Generally, the profile of this platform team consists of a lean set of highly technical engineers that have to support a developer organization at the rough scale of 1 platform engineer to 100 developers. Three imperatives are non-negotiable at this scale:
Focus on the outcome - A developer is immediately onboarded consistently, quickly (measured in minutes, not days), and appropriately scoped to the cloud platforms and environments leveraged by their respective team.
Manual tasks must be automated and obscured by the developer. This means investing in automation by leveraging the APIs of any underlying systems necessary to reach the above outcome.
Security is embedded into the workflow, not an afterthought - This means the platform team proactively allocates a percentage of resources dedicated to security collaboration, remediation, and improvement efforts.
Infrastructure provisioned through this workflow proactively checks for compliance before provisioning, and pre-approve infrastructure modules come with first-class support from the platform team.
When considering the pros and cons of building a UI, it may help to understand the long-term implications of the approach and the goals and objectives of your organization. The profile of these platform teams varies depending on their core focus. There is a contrast between an organization focused on “investing for the future” or “cutting costs.” When executed correctly, an organization like this media firm cultivates a culture of investing for the future. The bi-product has been exponential savings across operational, security, and cloud costs.
The pros of this structure include
Very high leverage on platform engineers (~7 supporting over 1000 devs).
Uniform and secure baseline infrastructure resources with associated RBAC controls.
Quicker time-to-productivity given the lack of exposure to most complexity.
In-line, objective policy enforcement with an instant feedback loop makes developers and information security teams confident that the infrastructure provisioned through this platform is compliant before it instantiates.
In the cons category, let’s consider this is where the platform team will invest the majority of their resources. Responsibilities include
Heavy upfront resource investment in developing and testing the initial versions of the UI.
Enhancing and updating the UI when underlying APIs get added, changed, or deprecated.
Small changes carry heavy and widespread impacts and must be evaluated carefully.
Break/Fix and troubleshooting issues that may reside beneath the UI abstraction that a developer can not rectify themselves.
Conclusions
All three approaches can yield tremendous improvements over traditional ITIL/ITSM ticket-driven operations.
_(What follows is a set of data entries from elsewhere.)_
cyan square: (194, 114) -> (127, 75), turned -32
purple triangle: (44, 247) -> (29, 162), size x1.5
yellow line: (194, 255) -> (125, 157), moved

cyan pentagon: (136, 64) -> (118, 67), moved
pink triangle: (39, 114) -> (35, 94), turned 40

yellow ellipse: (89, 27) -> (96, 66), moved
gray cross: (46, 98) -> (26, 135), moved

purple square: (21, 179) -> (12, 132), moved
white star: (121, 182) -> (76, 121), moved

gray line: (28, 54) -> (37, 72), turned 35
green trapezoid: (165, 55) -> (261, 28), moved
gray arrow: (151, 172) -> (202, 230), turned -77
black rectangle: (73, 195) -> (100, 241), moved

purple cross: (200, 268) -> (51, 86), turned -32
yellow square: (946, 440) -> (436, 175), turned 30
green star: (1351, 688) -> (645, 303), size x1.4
However, their mileage varies based on your objectives. The Inner-Source Model should work well if the objective is to change as few people as possible. If you want folks to change some but maximize your automation (stripping most choices from the developer), then the “Full Auto”/PaaS Model may be ideal. If you aim to invite everyone into new skills and a new culture, then the Community Model is the way to go.
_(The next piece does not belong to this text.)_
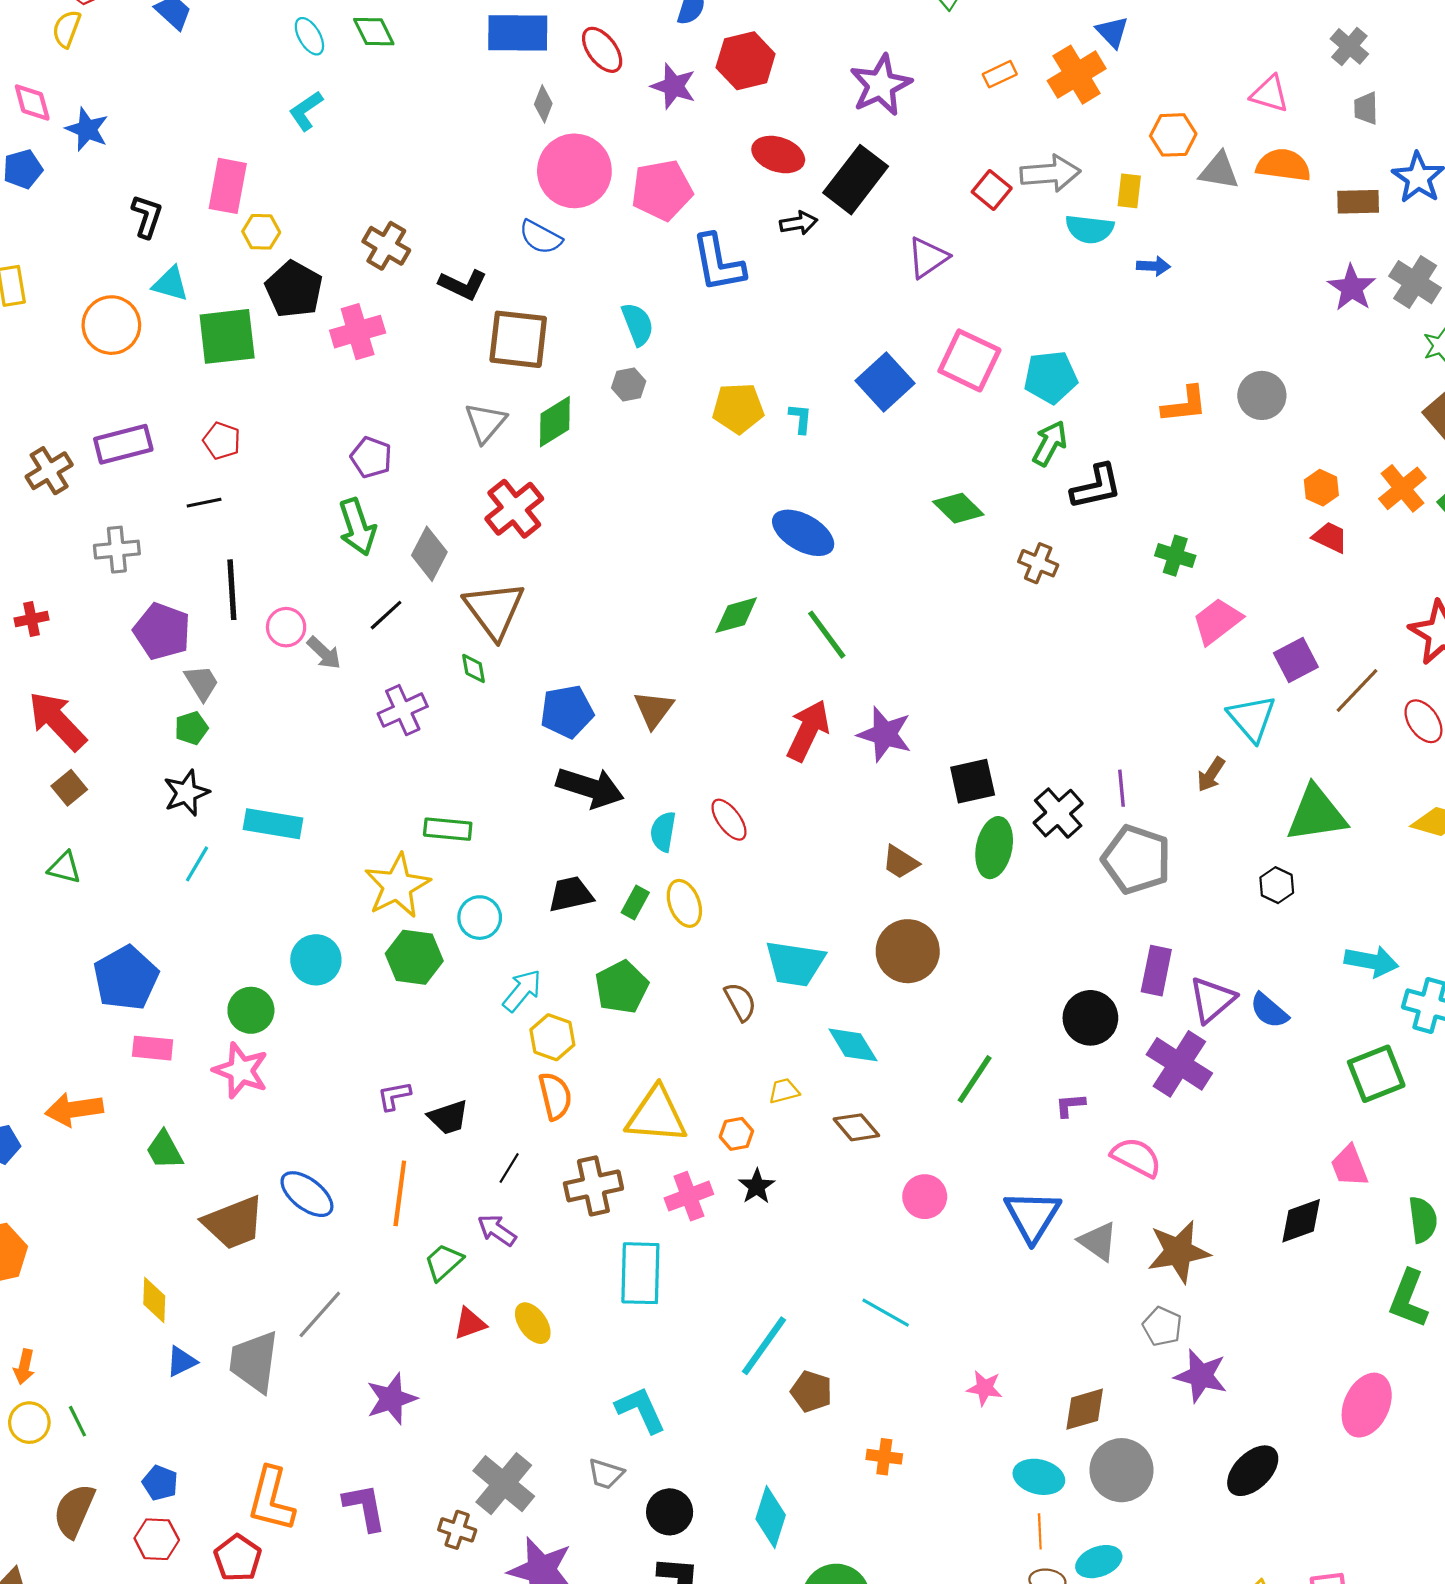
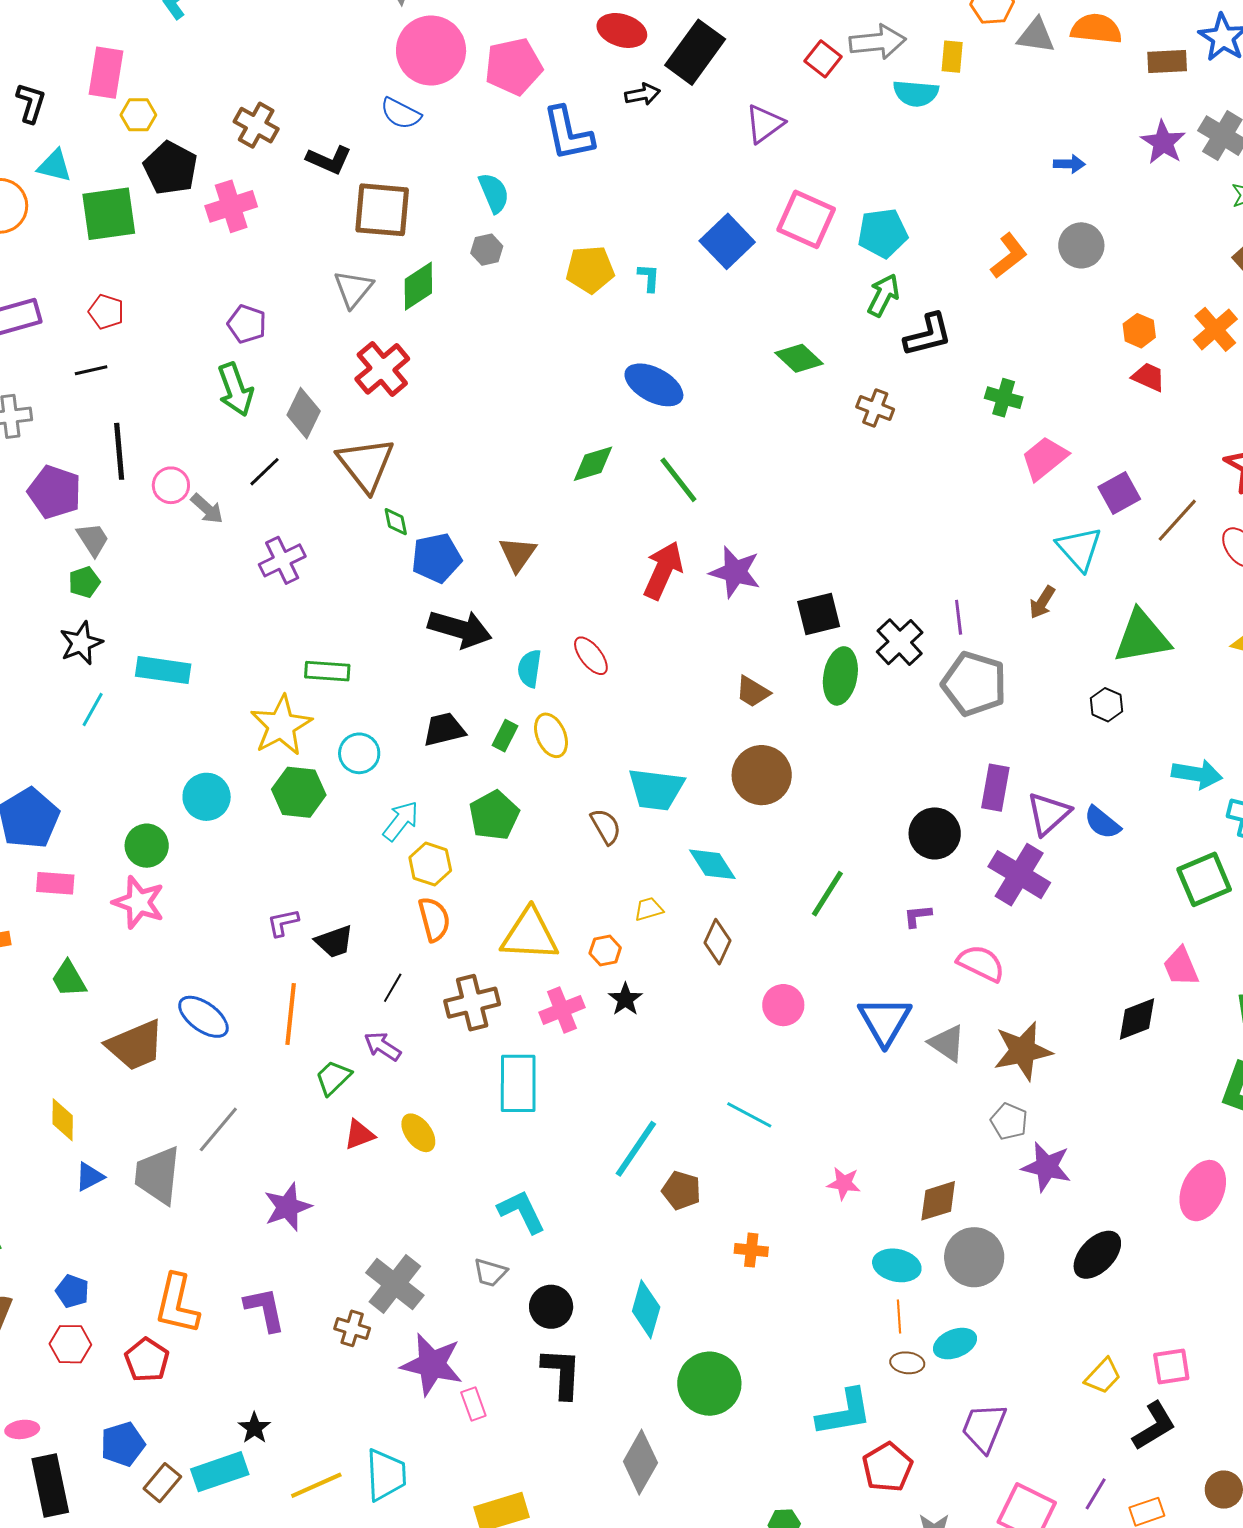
blue arrow: (1153, 266) -> (1069, 164), moved
orange L-shape: (1184, 405) -> (1009, 256), turned -30
green diamond: (474, 668) -> (396, 522), moved
brown diamond: (856, 1127) -> (718, 942), turned 66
In practice, large, mature organizations will have a blend of these approaches. They may start inner-source, then shift to Community after establishing a few successful deployments. After establishing momentum and enriching automation, the team pivots to providing a greater abstraction for less technical audiences. The team will eventually provide different abstractions for different user cohorts. This rundown aims to expose the trade-offs so that as you embark on your journey towards self-service facilitated by a platform team, you may align the structure to the outcomes you wish to drive.